Bitcoin successfully halved its mining reward—from 12.5 to 6.25—for the third time on May 11th, 2020.
This system will continue until around 2140.3 At that point, miners will be rewarded with fees for processing transactions that network users will pay. These fees ensure that miners still have the incentive to mine and keep the network going. The idea is that competition for these fees will cause them to remain low after halvings are finished.
These halvings reduce the rate at which new coins are created and, thus, lower the available supply. This can cause some implications for investors, as other assets with low supply—like gold—can have high demand and push prices higher. At this rate of halving, the total number of bitcoin in circulation will reach a limit of 21 million, making the currency entirely finite and potentially more valuable over time.
Verifying Bitcoin Transactions
In order for bitcoin miners to actually earn bitcoin from verifying transactions, two things have to occur. First, they must verify one megabyte (MB) worth of transactions, which can theoretically be as small as one transaction but are more often several thousand, depending on how much data each transaction stores.
Second, in order to add a block of transactions to the blockchain, miners must solve a complex computational math problem, also called a "proof of work." What they're actually doing is trying to come up with a 64-digit hexadecimal number, called a "hash," that is less than or equal to the target hash. Basically, a miner's computer spits out hashes at different rates—megahashes per second (MH/s), gigahashes per second (GH/s), or terahashes per second (TH/s)—depending on the unit, guessing all possible 64-digit numbers until they arrive at a solution. In other words, it's a gamble.
The difficulty level of the most recent block as of August 2020 is more than 16 trillion. That is, the chance of a computer producing a hash below the target is 1 in 16 trillion. To put that in perspective, you are about 44,500 times more likely to win the Powerball jackpot with a single lottery ticket than you are to pick the correct hash on a single try. Fortunately, mining computer systems spit out many hash possibilities. Nonetheless, mining for bitcoin requires massive amounts of energy and sophisticated computing operations.

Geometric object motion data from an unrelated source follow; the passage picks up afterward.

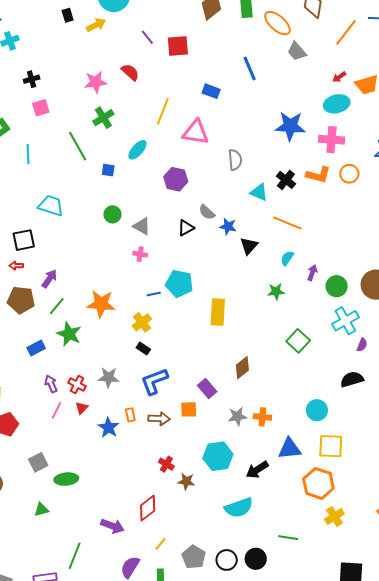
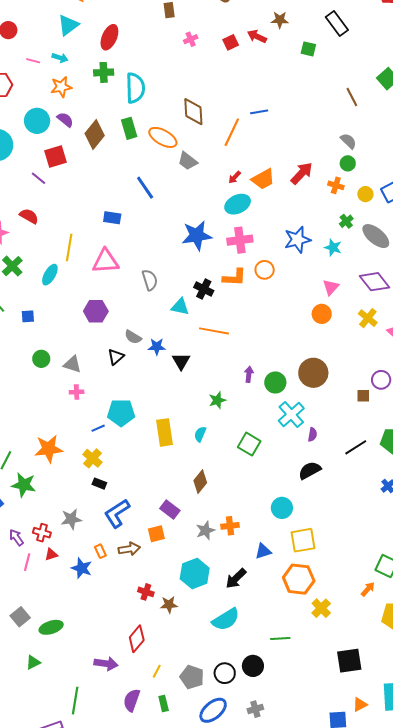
red square: (178, 46) -> (56, 157), moved
cyan ellipse: (137, 150) -> (50, 275), moved
cyan semicircle: (287, 258) -> (200, 434), moved
red triangle: (82, 408) -> (51, 554), turned 40
blue triangle: (290, 449) -> (263, 551), size x0.7

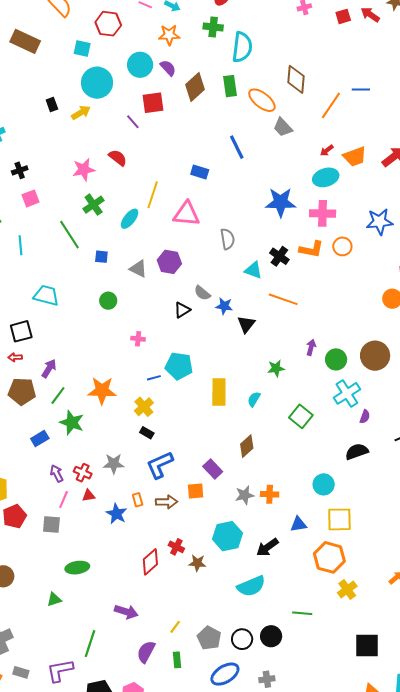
gray triangle: (72, 364) -> (138, 269), moved
gray square: (20, 617) -> (51, 524), moved, turned 36
red diamond: (137, 639) -> (150, 562), moved

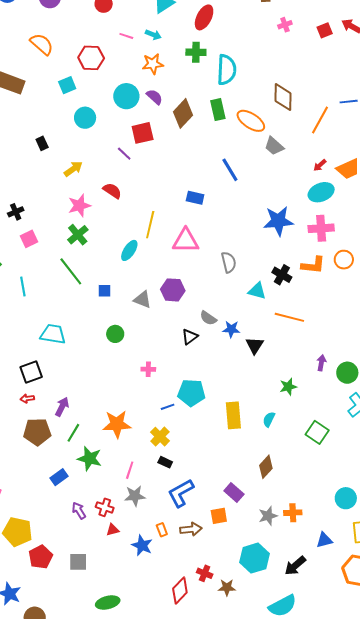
cyan square: (82, 49) -> (67, 85), turned -30
cyan circle: (97, 83) -> (85, 118), size x0.7
yellow arrow: (81, 113) -> (73, 169), moved
green cross: (94, 205) -> (78, 235), moved
pink line: (64, 500) -> (130, 470), moved

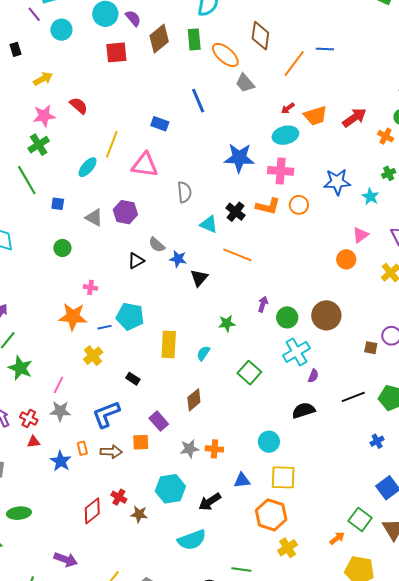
purple line: (124, 154) -> (34, 14), moved
orange star: (117, 424) -> (73, 317), moved
black rectangle: (165, 462) -> (133, 379), moved

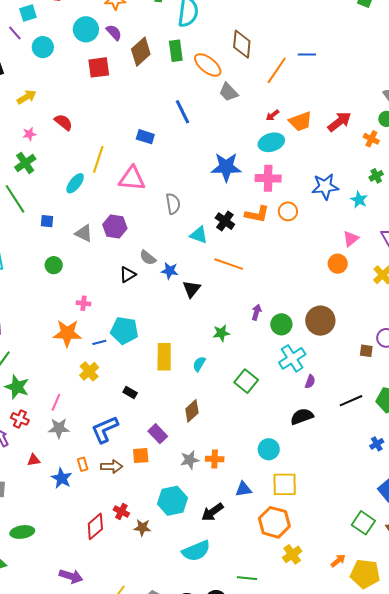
pink star: (44, 116) -> (29, 134), size x0.6
red cross: (29, 418) -> (20, 419), moved
orange arrow: (337, 538) -> (338, 561), moved

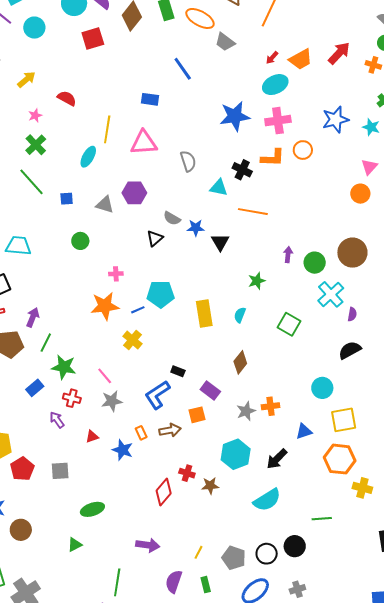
black rectangle: (130, 393) -> (178, 371), moved
pink line: (56, 402) -> (105, 376), turned -54
yellow cross: (292, 554) -> (362, 488), turned -30

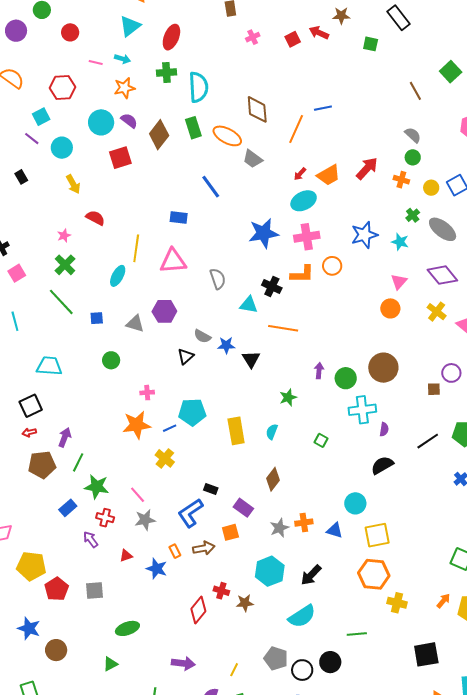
yellow arrow: (26, 79) -> (73, 184), moved, turned 102
cyan cross: (331, 294) -> (362, 410), turned 36
green square: (289, 324) -> (321, 440), size x0.6
blue triangle: (304, 431) -> (335, 530), moved, turned 36
gray pentagon: (234, 558) -> (276, 658), moved

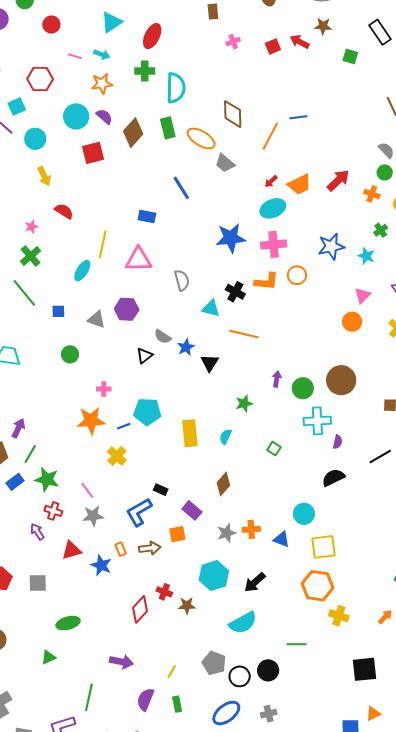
blue star: (226, 345) -> (186, 347), turned -30
blue rectangle: (68, 508) -> (15, 482), moved
red triangle: (126, 556) -> (71, 550), size x1.5

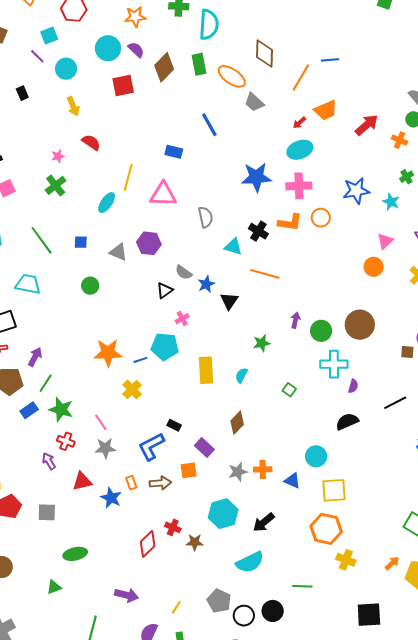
orange trapezoid: (299, 184) -> (326, 110), moved
green line: (24, 293) -> (42, 240), moved
pink cross: (104, 389) -> (182, 319), moved, turned -32

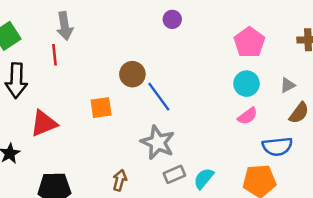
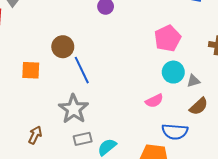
cyan circle: (247, 84) -> (173, 72), moved

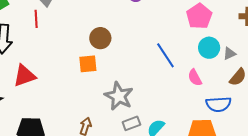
orange square: (31, 70) -> (88, 64), moved
blue line: (82, 70) -> (165, 55), moved
pink semicircle: (154, 101) -> (195, 78), turned 96

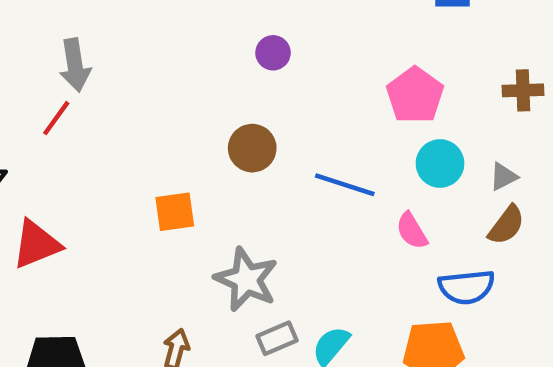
red line: (36, 19) -> (56, 118), turned 42
brown circle: (100, 38) -> (252, 148), moved
gray triangle: (229, 54) -> (503, 177), moved
blue line: (165, 55) -> (345, 185), turned -36

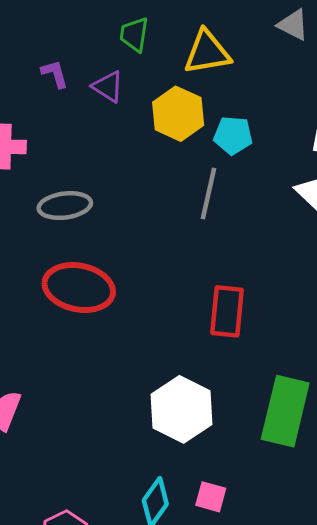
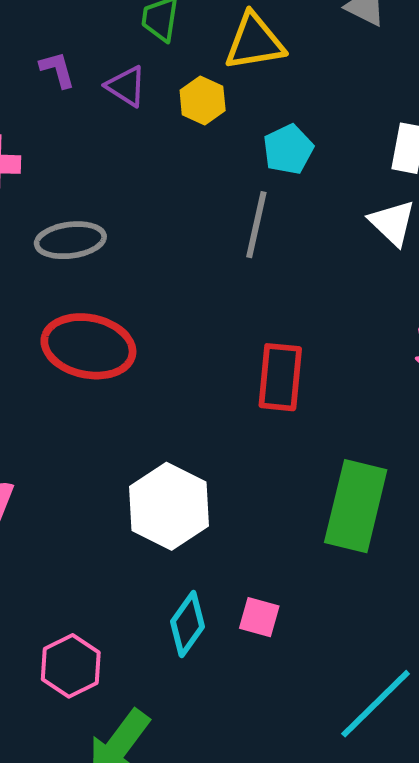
yellow hexagon: (178, 114) -> (203, 100), moved, size x0.7
cyan pentagon: (233, 135) -> (288, 149), turned -30
white hexagon: (181, 409) -> (169, 506), moved

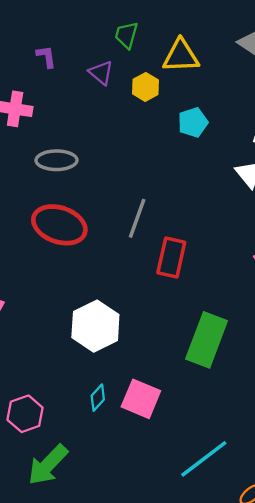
purple L-shape: (57, 70) -> (46, 57), moved
gray line: (256, 225) -> (137, 218), moved
pink square: (259, 617) -> (141, 399), size x1.6
cyan diamond: (188, 624) -> (98, 398), size x0.7

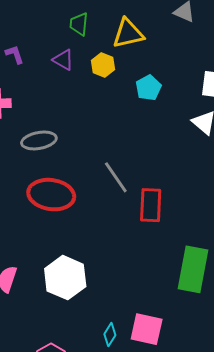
gray line: (137, 218) -> (116, 177), turned -44
white hexagon: (95, 326) -> (65, 278), moved

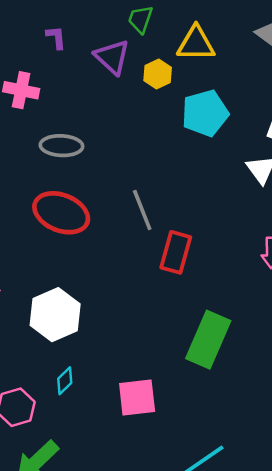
purple triangle: (63, 60) -> (112, 57), size x1.4
cyan pentagon: (148, 88) -> (205, 113), size x1.5
pink square: (147, 329) -> (137, 397), turned -32
cyan diamond: (110, 335) -> (65, 381), moved

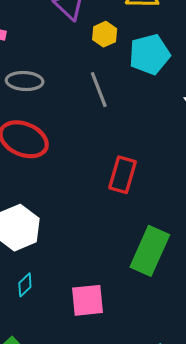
yellow hexagon: (158, 74) -> (105, 34), moved
gray line: (142, 210) -> (99, 90), moved

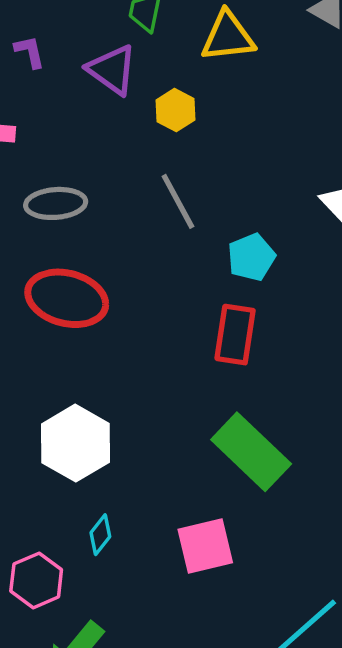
cyan pentagon: (149, 54) -> (251, 257), moved, size x0.7
green rectangle: (150, 251) -> (251, 452), moved, turned -63

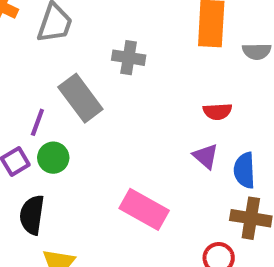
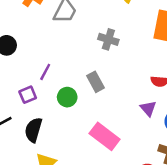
gray rectangle: (80, 98) -> (95, 82), moved, size x0.7
green circle: (53, 158) -> (67, 97), moved

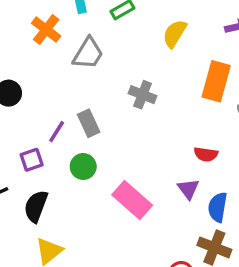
gray rectangle: (95, 82) -> (89, 123), moved
pink rectangle: (105, 136) -> (132, 200), moved

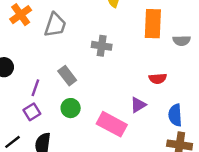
orange cross: (46, 30) -> (21, 15), turned 30
purple line: (57, 132) -> (35, 88), moved
purple triangle: (188, 189) -> (138, 105), moved, turned 48

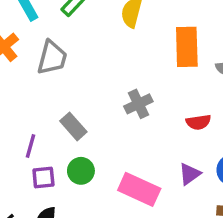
gray cross: (102, 46) -> (138, 104), moved, turned -30
purple triangle: (138, 105) -> (190, 174), moved
purple square: (32, 112) -> (43, 178), moved, turned 30

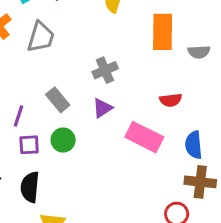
gray cross: (138, 104) -> (105, 70), moved
purple triangle: (190, 174) -> (102, 108), moved
pink rectangle: (139, 189) -> (144, 137), moved

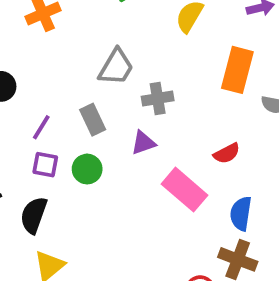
gray trapezoid: (41, 37) -> (116, 67), moved
red semicircle: (171, 100) -> (227, 153), turned -35

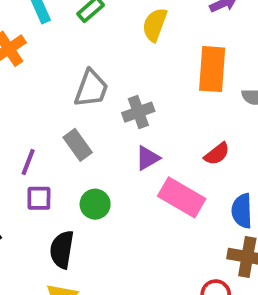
purple triangle: (143, 143) -> (148, 158), moved
green circle: (87, 169) -> (95, 204), moved
black semicircle: (34, 215) -> (62, 250), moved

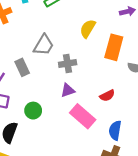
yellow semicircle: (155, 25) -> (88, 29), moved
gray rectangle: (78, 145) -> (22, 67), moved

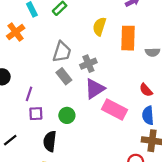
gray rectangle: (22, 67) -> (64, 76), moved
purple triangle: (68, 90) -> (95, 89), size x1.5
red semicircle: (107, 96) -> (146, 90), moved, turned 88

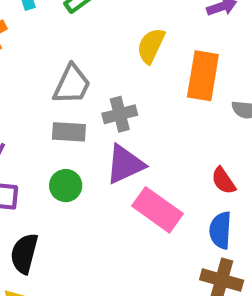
gray rectangle: (64, 76) -> (69, 132), turned -56
green circle: (67, 115) -> (66, 186), moved

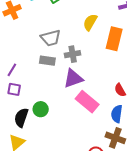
gray trapezoid: (72, 84) -> (51, 38), turned 45
green circle: (66, 186) -> (41, 109), moved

The difficulty level is adjusted every 2016 blocks, or roughly every 2 weeks, with the goal of keeping rates of mining constant.4 That is, the more miners there are competing for a solution, the more difficult the problem will become. The opposite is also true. If computational power is taken off of the network, the difficulty adjusts downward to make mining easier.
Bitcoin Mining Analogy
Say I tell three friends that I'm thinking of a number between 1 and 100, and I write that number on a piece of paper and seal it in an envelope. My friends don't have to guess the exact number, they just have to be the first person to guess any number that is less than or equal to the number I am thinking of. And there is no limit to how many guesses they get.
Let's say I'm thinking of the number 19. If Friend A guesses 21, they lose because 21>19. If Friend B guesses 16 and Friend C guesses 12, then they've both theoretically arrived at viable answers, because 16<19 and 12<19. There is no 'extra credit' for Friend B, even though B's answer was closer to the target answer of 19.
Now imagine that I pose the 'guess what number I'm thinking of' question, but I'm not asking just three friends, and I'm not thinking of a number between 1 and 100. Rather, I'm asking millions of would-be miners and I'm thinking of a 64-digit hexadecimal number. Now you see that it's going to be extremely hard to guess the right answer.
Not only do bitcoin miners have to come up with the right hash, but they also have to be the first to do it.
Because bitcoin mining is essentially guesswork, arriving at the right answer before another miner has almost everything to do with how fast your computer can produce hashes. Just a decade ago, bitcoin mining could be performed competitively on normal desktop computers. Over time, however, miners realized that graphics cards commonly used for video games were more effective and they began to dominate the game. In 2013, bitcoin miners started to use computers designed specifically for mining cryptocurrency as efficiently as possible, called Application-Specific Integrated Circuits (ASIC). These can run from several hundred dollars to tens of thousands but their efficiency in mining Bitcoin is superior.
Today, bitcoin mining is so competitive that it can only be done profitably with the most up-to-date ASICs. When using desktop computers, GPUs, or older models of ASICs, the cost of energy consumption actually exceeds the revenue generated. Even with the newest unit at your disposal, one computer is rarely enough to compete with what miners call "mining pools."
A mining pool is a group of miners who combine their computing power and split the mined bitcoin between participants. A disproportionately large number of blocks are mined by pools rather than by individual miners. Mining pools and companies have represented large percentages of bitcoin's computing power.